Q 「戦争法案」と揶揄される安保関連法案ですが、本当の争点はどこなのでしょうか。

賛成派の論点

●同盟を通じて自国を守りたいなら安保政策を整備するべき

安保法制の是非を論じる前に指摘しておきたいのは、安全保障論議を法律論だけで語ってはいけないということだ。まず日本を取り巻く国際情勢認識があって、どのような安全保障政策が必要かという議論があり、その実現のために法律をどう整備するか、というのがあるべき順序だ。しかし国会での論戦をはじめ、法律論、なかでも特に限定的な憲法解釈論に終始してしまっているのは残念だ。

情勢認識としては、中国の軍拡による脅威の増大と北朝鮮の核保有化、その一方で米国の相対的国力の低下とそれに伴う米国民の内向き志向がある。そして大きな背景として、軍事技術の進化がある。現代のハイテク装備は情報技術の塊のようなもので、情報・指揮系統の一体化が不可欠。現代戦では、一体化していない軍隊の連合はほとんど役に立たない。

現在の日本は、集団的自衛権は有していても行使できないという状態にあり、現場の自衛隊の活動にもさまざまな制約がある。東アジアには中国や北朝鮮の軍事的脅威があるが、日本が同盟を通じて自国を守りたいのならば訓練や共同の作戦にあまり否定的であってもよくない。

安保法制は、日本の防衛のためには日米同盟が機能することが重要であり、そのために集団的自衛権の行使が必要という観点に立っている。それは現代戦の現実を踏まえた技術的な要請でもある。日米安保体制を普通の同盟に近づけるという意味で、今回の安保法制は環境の変化に合わせた時宜を得た判断だと思う。
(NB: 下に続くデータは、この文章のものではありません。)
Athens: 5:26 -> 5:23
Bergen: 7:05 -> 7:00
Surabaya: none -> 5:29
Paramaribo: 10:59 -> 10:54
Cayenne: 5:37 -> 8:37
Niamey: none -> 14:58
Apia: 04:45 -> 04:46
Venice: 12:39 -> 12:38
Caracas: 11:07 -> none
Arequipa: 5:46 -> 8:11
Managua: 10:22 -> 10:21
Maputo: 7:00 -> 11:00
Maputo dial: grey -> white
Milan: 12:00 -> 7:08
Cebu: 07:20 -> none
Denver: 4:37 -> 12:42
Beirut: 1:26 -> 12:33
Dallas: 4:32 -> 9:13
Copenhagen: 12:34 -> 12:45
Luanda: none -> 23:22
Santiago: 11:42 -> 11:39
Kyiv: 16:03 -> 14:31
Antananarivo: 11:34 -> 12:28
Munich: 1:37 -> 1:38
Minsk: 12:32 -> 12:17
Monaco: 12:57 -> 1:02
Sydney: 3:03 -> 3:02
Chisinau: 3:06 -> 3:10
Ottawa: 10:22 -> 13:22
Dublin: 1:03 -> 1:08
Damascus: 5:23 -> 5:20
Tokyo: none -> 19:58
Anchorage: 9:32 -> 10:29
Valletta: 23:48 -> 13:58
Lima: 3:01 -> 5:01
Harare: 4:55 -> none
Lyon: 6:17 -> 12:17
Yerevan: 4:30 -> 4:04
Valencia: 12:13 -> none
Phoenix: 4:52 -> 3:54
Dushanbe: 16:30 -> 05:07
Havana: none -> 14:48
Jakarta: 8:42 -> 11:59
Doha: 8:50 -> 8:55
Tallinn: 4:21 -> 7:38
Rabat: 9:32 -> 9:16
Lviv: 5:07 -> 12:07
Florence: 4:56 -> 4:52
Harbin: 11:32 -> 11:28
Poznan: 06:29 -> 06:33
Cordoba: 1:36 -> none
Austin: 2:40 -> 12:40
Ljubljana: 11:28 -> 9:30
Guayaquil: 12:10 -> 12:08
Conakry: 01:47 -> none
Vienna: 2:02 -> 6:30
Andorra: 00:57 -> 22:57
安保法制が憲法違反ではないかという声が野党だけでなく一般でも広がっているが、無理ないことだと思う。しかし、そもそもは1950年に警察予備隊(自衛隊の前身)が創設されたことから違憲の疑いがあって、集団的自衛権を部分的に認めた99年の周辺事態法もそうである。実は今回の安保法制というのは乖離してしまった実態と名目を再び近づけるもので、日本が軍隊を持つ“普通の国”になる最後の仕上げともいえるだろう。